DAMU: S&P Affirms 'BB+/B' Issuer Credit Ratings, Outlook Stable
---------------------------------------------------------------
S&P Global Ratings said that it affirmed its long- and short-term
foreign- and local-currency issuer credit ratings on DAMU
Entrepreneurship Development Fund (DAMU) at 'BB+/B'. At the same
time, S&P affirmed the Kazakhstan national scale rating on DAMU
at 'kzAA-'. The outlook is stable.

S&P said, "The affirmation primarily reflects our view that--
given its mandate to support and develop the small and midsize
enterprise (SME) sector in Kazakhstan--DAMU remains a core
institution within the Baiterek Holding group (Baiterek group).
The affirmation also reflects our view of an extremely high
likelihood that the government of Kazakhstan would provide timely
extraordinary support to DAMU in a financial stress scenario."

The Baiterek group credit profile (GCP) of 'bb+' reflects the
creditworthiness of the consolidated operations group, taking
into account extraordinary government support and the 'BBB-'
sovereign credit ratings on Kazakhstan.
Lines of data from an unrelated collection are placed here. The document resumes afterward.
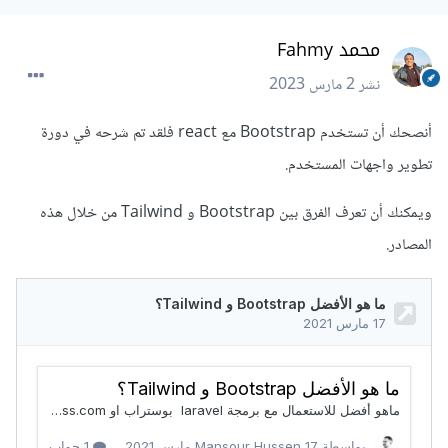
محمد Fahmy
نشر
2 مارس 2023
أنصحك أن تستخدم Bootstrap مع react فلقد تم شرحه في دورة
تطوير واجهات المستخدم.
ويمكنك أن تعرف الفرق بين Bootstrap و Tailwind من خلال هذه
المصادر.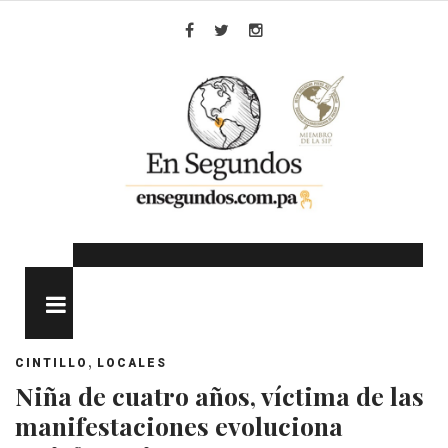
Skip
to
Facebook
Twitter
Instagram
content
MENU
,
CINTILLO
LOCALES
Niña de cuatro años, víctima de las
manifestaciones evoluciona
S&P's assessment of the
GCP at 'bb+' is one notch lower than the sovereign ratings, which
balances the negative trends in Kazakhstan's government-related
entities (GREs) sector.

S&P said, "We view DAMU as playing a core role within the
Baiterek group and therefore we equalize the rating on DAMU with
the Baiterek group's GCP. DAMU accounted for about 10% of the
group's consolidated assets as of end-2017. DAMU's general
mandate to contribute to the development of Kazakhstan's
entrepreneurship and the SME sector closely aligns with the
overall Baiterek group strategy. We also consider it is highly
unlikely that DAMU would be sold."

S&P also believes there is an extremely high likelihood that the
government would provide timely extraordinary support to DAMU if
needed, based on:

-- DAMU's integral link with the government of Kazakhstan, which
    fully owns DAMU through National Management Holding Baiterek.
    DAMU was established in 1997 by presidential decree. The
    status of DAMU is reflected in the law "On Private
    Entrepreneurship," which refers to the fund as an institution
    contributing to entrepreneurship development on behalf of the
    government. S&P does not expect DAMU to be privatized in the
    foreseeable future.

-- DAMU's very important role for the government as the
    institution supporting the SME sector in Kazakhstan. The
    government has set out the expansion of the sector as a
    priority for the development and diversification of the
    Kazakh economy. DAMU contributes to implementing several
    government development programs including the SME support
    program Business Roadmap 2020, the infrastructure program
    Nurly Zhol, as well as a new program focused on the
    development of productive employment and entrepreneurship for
    2017-2021.

S&P said, "We expect that DAMU will continue supporting the SME
sector and will implement various government programs. We
understand, however, that the funding will predominantly come
from nongovernment sources, namely from international financial
institutions.

"Our ratings on DAMU are four notches higher than its stand-alone
credit profile (SACP), which we have affirmed at 'b'. The SACP
reflects the combination of the 'bb-' anchor for Kazakhstan
banks, which is driven by high economic and industry risks for
the system, and factors specific to DAMU. In particular, the SACP
reflects DAMU's relatively small size compared to midsize Kazakh
commercial banks and its focus on providing loans to commercial
banks.

"We expect DAMU's capitalization to remain strong, although we
project that it will fall in the next 18 months, taking into
account significant growth that the fund is targeting.
The fund's risk position is comparable to the average of the
Kazakh banking system, reflecting its concentrated exposure to
the Kazakh banking sector, where we have seen a few defaults over
the past 18 months; its growing exposure to SMEs through the
provision of guarantees; as well as sound risk management
practices."

The fund's liquid assets adequately cover its short-term debt
repayments, but the fund is vulnerable to refinancing risk, as
concentrated wholesale funding dominates its funding profile.
DAMU aims to diversify its lending across a variety of market
sources and to reduce its reliance on government funding.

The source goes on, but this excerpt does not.